O professor João Batista Gonçalves é Guarani do Morro dos Cavalos. Ele ministra aulas da sua língua e de português. “A maior dificuldade das crianças alfabetizadas em Guarani é na escrita do português. Depende da família, tem família que só fala português mesmo sendo guarani, aí os filhos também já falam em português e guarani”, comentou.
Também do Morro dos Cavalos, o cacique Marcelo Gonçalves preparou seus alunos para as apresentações na Unisul. “A gente vê que esse evento foi inspirado em nossa luta. É um prazer enorme a gente representar nossa comunidade, mas não só da nossa comunidade, cada um que está na luta sabe o que a gente está representando”, disse referindo-se à demarcação das terras indígenas. Quanto à apresentação, ele disse que foi em agradecimento ao pai sol. “Que cada dia ilumina o nosso espaço de viver e que dá força cada dia para a gente estar sempre lutando e nos se alegramos com a vida”, completou.
A professora Ana Maria Cristina dirige a escola indígena do Morro dos Cavalos. “Esse Congresso foi pensado desde da nossa semana cultural e pensado pelo professor Jaci há muitos anos. A gente conseguiu concretizar, é um sonho nosso, é semente como o Marcelo colocou, e vai trazer um pouquinho da nossa luta, da nossa dificuldade, da demarcação de terra e tudo o que a gente está vivendo. São situações que não são fáceis, mas a gente está na luta para vencer. Nossas turmas são multiseriadas. Então a cada cinco alunos, eu posso abrir uma turma. Tenho alunos de 1º 2º e 3º junto e em Guarani. Temos 4º e 5º junto, além do 6º, 7º, 8º e 9º. Temos também Ensino Médio e o EJA”, explicou.
O professor Jaci Gonçalvez é o organizador do evento. “A humanidade aos poucos vai tirando esses atrasos.

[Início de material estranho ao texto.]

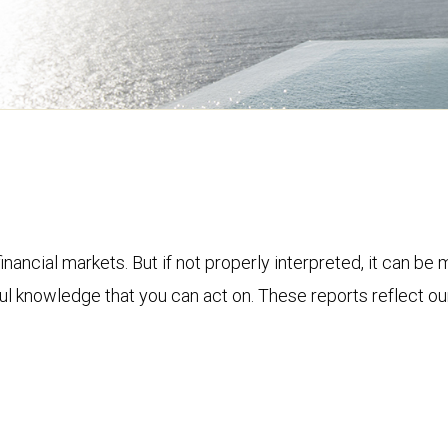
financial markets. But if not properly interpreted, it can be
ful knowledge that you can act on. These reports reflect o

O Congresso se escreve nesse momento de reparação de tantos males causados a todos esses povos. Ainda somos 371 milhões de pessoas, componentes de povos originários. Então a gente já perdeu cerca de 8 mil línguas, temos que tirar esse atraso. Nossa geração de velhos como eu e de jovens como os estudantes, estamos aí para passar a limpo essa história. Porque ela não pode ficar desse jeito”, finalizou Jaci.